NDAB21005U Machine Learning A (MLA)

Volume 2021/2022
Education

Bsc programme in Machine Learning and Data Science

Content

The course introduces basic theory and algorithms of machine learning. The course covers the following tentative list of topics:

  • Supervised learning setting
    • Classification
    • Regression
  • Unsupervised learning setting
  • Concentration of measure inequalities
    • Markov's
    • Chebyshev's
    • Hoeffding's
  • Analysis of generalization in classification
    • Validation and cross-validation
    • Generalisation bound for a single hypothesis
    • Generalisation bound for a finite hypothesis class
    • Occam's razor - generalisation bound for a countably infinite hypothesis class
  • Algorithms
    • K-Nearest Neighbors
    • Perceptron
    • Logistic Regression
    • Linear Regression
    • Feature transformations and classification/regression in transformed feature spaces
    • Various forms of regularisation
      • Regularization terms
      • Dimensionality reduction
    • Random Forests and Decision Trees
    • Neural Networks and introduction to Deep Learning
    • Principal Component Analysis (PCA)
    • Clustering
  • Assumptions behind the algorithms taught in the course, their implications, and common pitfalls
    • Overfitting
      • Internal overfitting within algorithms due to overly complex hypothesis spaces
      • Extrenal overfitting outside algorithms due to application of an excessive number of algorithms to a dataset
    • The i.i.d. assumption
      • The i.i.d. assumption is behind everything taught in the course
      • Consequences of violation of the i.i.d. assumption
        • Special case: sampling bias
        • Failure of generalisation guarantees
      • Implications of the i.i.d. assumption
        • Biases in the training data propagate into predictions
    • Correlation ≠ Causality
      • The course only studies statistical correlations / dependencies in the data.

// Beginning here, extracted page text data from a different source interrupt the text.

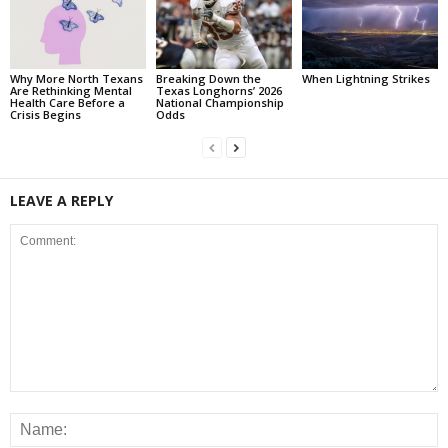
Why More North Texans
Breaking Down the
When Lightning Strikes
Are Rethinking Mental
Texas Longhorns’ 2026
Health Care Before a
National Championship
Crisis Begins
Odds
LEAVE A REPLY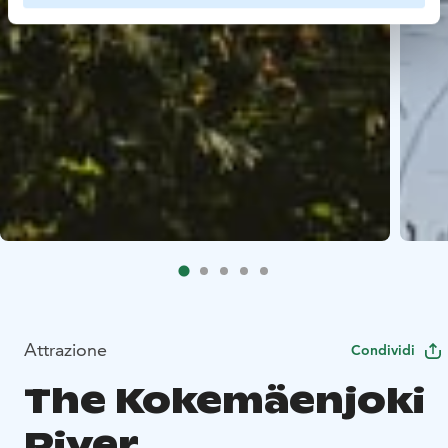
Attrazione
Condividi
The Kokemäenjoki
River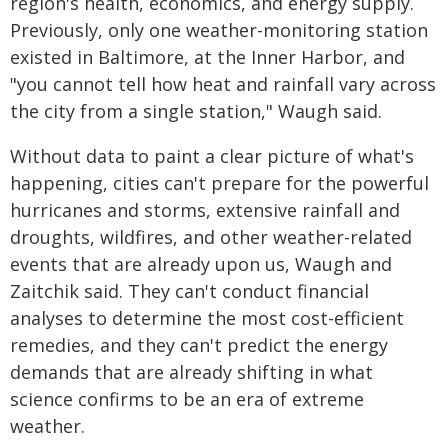
region's health, economics, and energy supply.
Previously, only one weather-monitoring station
existed in Baltimore, at the Inner Harbor, and
"you cannot tell how heat and rainfall vary across
the city from a single station," Waugh said.
Without data to paint a clear picture of what's
happening, cities can't prepare for the powerful
hurricanes and storms, extensive rainfall and
droughts, wildfires, and other weather-related
events that are already upon us, Waugh and
Zaitchik said. They can't conduct financial
analyses to determine the most cost-efficient
remedies, and they can't predict the energy
demands that are already shifting in what
science confirms to be an era of extreme
weather.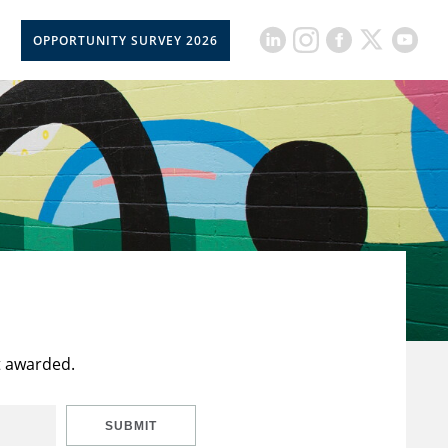
OPPORTUNITY SURVEY 2026
t awarded.
SUBMIT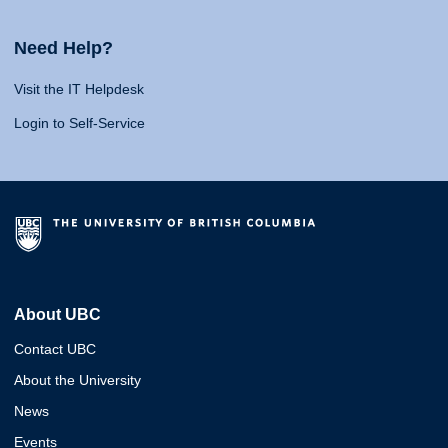
Need Help?
Visit the IT Helpdesk
Login to Self-Service
About UBC
Contact UBC
About the University
News
Events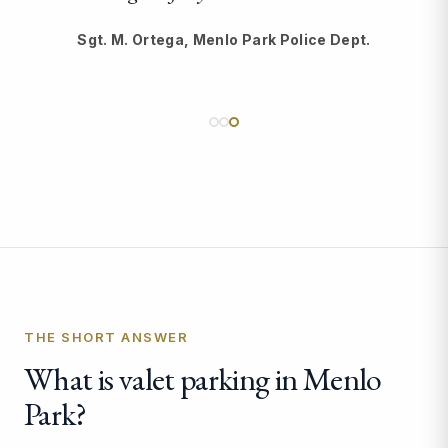
Sgt. M. Ortega, Menlo Park Police Dept.
THE SHORT ANSWER
What is valet parking in Menlo
Park?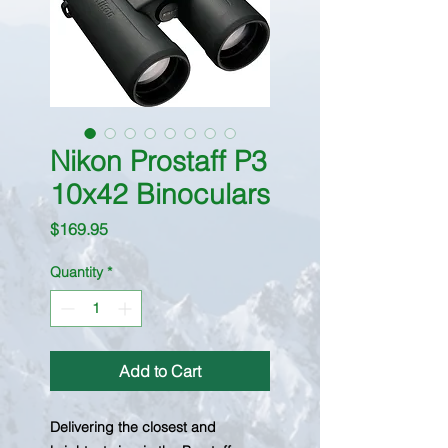
Nikon Prostaff P3
10x42 Binoculars
Price
$169.95
Quantity
*
Add to Cart
Delivering the closest and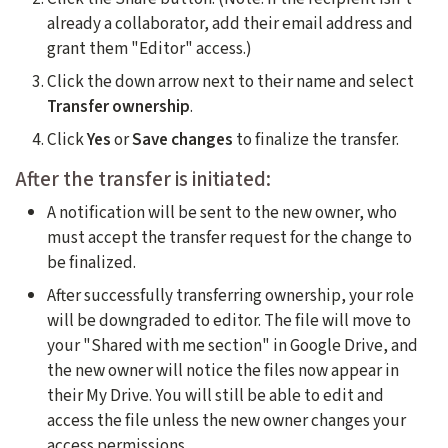
already a collaborator, add their email address and
grant them "Editor" access.)
Click the down arrow next to their name and select
Transfer ownership
.
Click
Yes
or
Save changes
to finalize the transfer.
After the transfer is initiated:
A notification will be sent to the new owner, who
must accept the transfer request for the change to
be finalized.
After successfully transferring ownership, your role
will be downgraded to editor. The file will move to
your "Shared with me section" in Google Drive, and
the new owner will notice the files now appear in
their My Drive. You will still be able to edit and
access the file unless the new owner changes your
access permissions.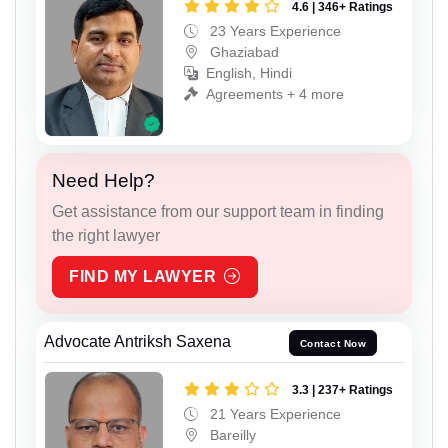
4.6 | 346+ Ratings
23 Years Experience
Ghaziabad
English, Hindi
Agreements + 4 more
Need Help?
Get assistance from our support team in finding
the right lawyer
FIND MY LAWYER
Advocate Antriksh Saxena
Contact Now
3.3 | 237+ Ratings
21 Years Experience
Bareilly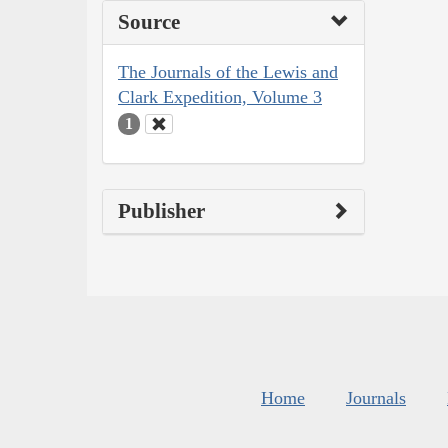
Source
The Journals of the Lewis and
Clark Expedition, Volume 3
1
Publisher
Home
Journals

Causal inference is not covered in the course.
Learning Outcome

At course completion, the successful student will have:

Knowledge of

  • the basic principles of machine learning;
  • basic probability theory for modelling and analysing data;
  • the theoretical concepts underlying classification, regression, and clustering;
  • the mathematical foundations of selected machine learning algorithms;
  • basic assumptions behind the algorithms studied in the course, their implications and common pitfalls.

 

Skills in

  • proving generalisation bounds based on validation errors;
  • proving generalisation bounds for countable hypothesis classes;
  • applying linear and non-linear techniques for classification and regression;
  • performing elementary dimensionality reduction;
  • elementary data clustering;
  • implementing selected machine learning algorithms;
  • visualising and evaluating results obtained with machine learning techniques;
  • using software libraries for solving machine learning problems;
  • identifying and handling common pitfalls in machine learning.

 

Competences in

  • recognising and describing possible applications of machine learning;
  • formalising and rigorously analysing machine learning problems;
  • comparing, appraising and selecting machine learning methods for specific tasks;
  • solving real-world data mining and pattern recognition problems by using machine learning techniques.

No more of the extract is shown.